Introduction

What predisposes two people to form and maintain a long-term romantic relationship is a fundamental question with critical consequences for the individuals involved, their families, and entire societies. While we do not yet have a satisfactory answer, one thing is clear: Romantic partners tend to be similar in a wide range of characteristics, ranging from physical and physiological to demographics and psychological1. Long-term romantic partners have been shown to be similar in terms of height, weight, health, diet, age, physical attractiveness, education, ability, intelligence, psychological well-being, personality, attitudes, values, religion, social class, ethnicity, lifestyle, and many other traits2,3,4,5,6,7,8.
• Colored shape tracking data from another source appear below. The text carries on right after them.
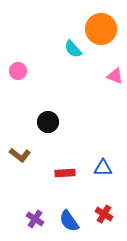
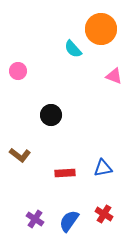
pink triangle: moved 1 px left
black circle: moved 3 px right, 7 px up
blue triangle: rotated 12 degrees counterclockwise
blue semicircle: rotated 70 degrees clockwise
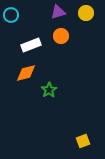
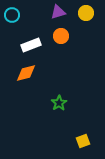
cyan circle: moved 1 px right
green star: moved 10 px right, 13 px down
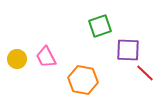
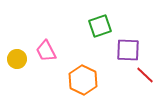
pink trapezoid: moved 6 px up
red line: moved 2 px down
orange hexagon: rotated 16 degrees clockwise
What drives romantic partners’ similarity? Two sets of mechanisms have been proposed to explain it. First, partners may be similar from the outset of their relationship due to homophily (i.e., preference for similar others)9,10, the mechanics of the dating market (e.g., having to settle for a partner with a similar level of attractiveness)11, or social homogamy (i.e., being surrounded—socially and geographically—by similar others)8. Second, partners may become more similar with time due to repeated interactions, synchronized routines, shared environment12,13, and/or attrition (i.e., less similar couples breaking up, thus boosting the average similarity of the surviving ones)14,15. Although both sets of mechanisms seem plausible, empirical research consistently suggests that couples are similar to begin with but do not become any more similar with time. Long-term couples, for example, exhibit similarity patterns parallel to new couples16, and are no more similar in terms of attitudes, values, intelligence, personality, psychological well-being, and interests3,4,17,18,19. Also, partners’ personality and interests are similar even before they met (online) for the first time20. These and other analogous findings led most scholars to conclude that shared life experiences and circumstances play a significant role in maintaining, rather than increasing, couples’ initial similarity2,21.
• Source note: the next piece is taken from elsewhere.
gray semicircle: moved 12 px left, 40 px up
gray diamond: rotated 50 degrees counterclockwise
There is, however, one trait that does not seem to follow this general pattern: facial appearance. In their seminal paper, Zajonc, Adelmann, Murphy, and Niendenthal12 showed that spouses’ faces were not similar at the outset of marriage but became more similar with time. Moreover, they found that the degree of convergence positively correlated with couples’ ratings of marriage quality. Their convergence in physical appearance hypothesis posits that as long-term partners tend to occupy the same environments, engage in the same activities, eat the same food, and mimic each other’s emotional expressions—and as these factors can also influence facial features—spouses’ facial appearances should converge with time. For example, if the partners smile a lot—and make each other smile—they should co-develop similar wrinkle patterns (smile lines)22.
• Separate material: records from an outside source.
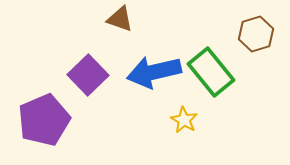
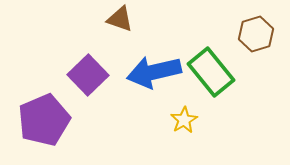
yellow star: rotated 12 degrees clockwise
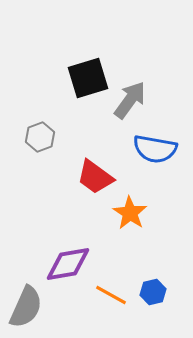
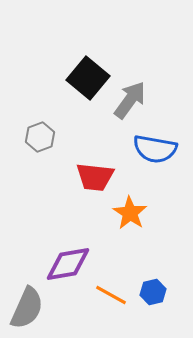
black square: rotated 33 degrees counterclockwise
red trapezoid: rotated 30 degrees counterclockwise
gray semicircle: moved 1 px right, 1 px down
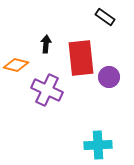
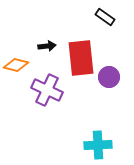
black arrow: moved 1 px right, 2 px down; rotated 78 degrees clockwise
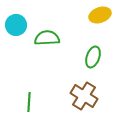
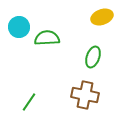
yellow ellipse: moved 2 px right, 2 px down
cyan circle: moved 3 px right, 2 px down
brown cross: moved 1 px right, 1 px up; rotated 20 degrees counterclockwise
green line: rotated 30 degrees clockwise
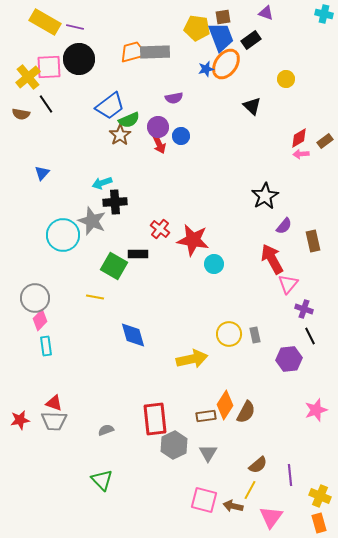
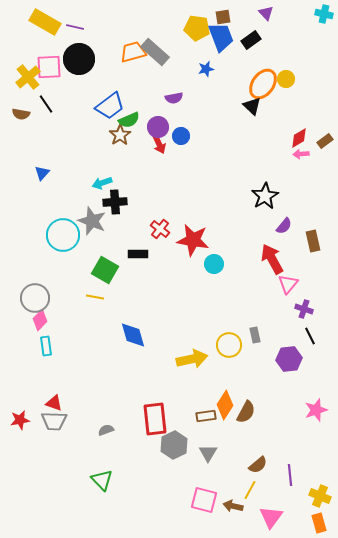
purple triangle at (266, 13): rotated 28 degrees clockwise
gray rectangle at (155, 52): rotated 44 degrees clockwise
orange ellipse at (226, 64): moved 37 px right, 20 px down
green square at (114, 266): moved 9 px left, 4 px down
yellow circle at (229, 334): moved 11 px down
Importantly, Zajonc et al.’s reasoning12—that appearance converges as a function of shared actions and environment, and emotional mimicry—should apply to other personal characteristics as well. How does one reconcile the convergence in facial appearance with the lack thereof in the context of virtually all other traits, such as interests, personality, intelligence, attitudes, values, and well-being? A closer look at the literature reveals that while the convergence in physical appearance hypothesis is one of the tenets of current psychological science and has been widely disseminated through textbooks23, books24,25, and landmark papers26,27, it has virtually no empirical support. Zajonc et al.’s study12, while elegantly designed, was based on an extremely small sample of 12 married heterosexual couples. Furthermore, its findings have never been replicated. Two other studies occasionally cited in support of facial convergence (Hinsz28 and Griffith and Kunz29) neither tested this hypothesis nor provided any support for it. Both studies presented evidence for facial homogamy, i.e., spouses’ tendency to have similar faces, but provided no support for the increase in facial resemblance over time. Hinsz28 found that romantic partners’ faces were more similar than those of random pairs of men and women, yet couples married for 25 years were no more similar than recently engaged ones. Griffith and Kunz29 showed that student raters could match spouses’ faces at a level above chance, yet found “no significant trend in growing to look alike as persons live together as husband and wife” (p. 453).

In this work, we aim to validate the physical convergence hypothesis in a large sample (n = 517) of white married heterosexual couples (we were unable to find a large enough sample of homosexual and non-white couples to allow for a meaningful analysis). Two approaches to measuring facial similarity were used: human judges and a modern facial recognition algorithm. Both approaches showed that while spouses’ faces were similar at the outset of their marriage, they did not converge over time.

Methods

The study has been reviewed and approved by Stanford University’s IRB. All methods were carried out in accordance with relevant guidelines and regulations. The preregistration documents can be found at https://aspredicted.org/2fh78.pdf. The Supplementary Information contains the list of and rationale for the post-registration changes to the study design. The materials, data, and code used to compute the results are available at https://osf.io/ekwm7.

Facial images

The facial images of 517 couples were collected from public online sources: 392 newspaper wedding anniversary announcements downloaded from https://www.newspaperarchive.com, 102 Google Search results, and 23 public profiles from Ancestry.com (a genealogy website). Two facial images of each spouse were collected: one taken within 2 years of the wedding, and one taken 20 to 69 years later (the marriage dates and dates on which the photos were taken were extracted from their captions; the average marriage length was 49 years).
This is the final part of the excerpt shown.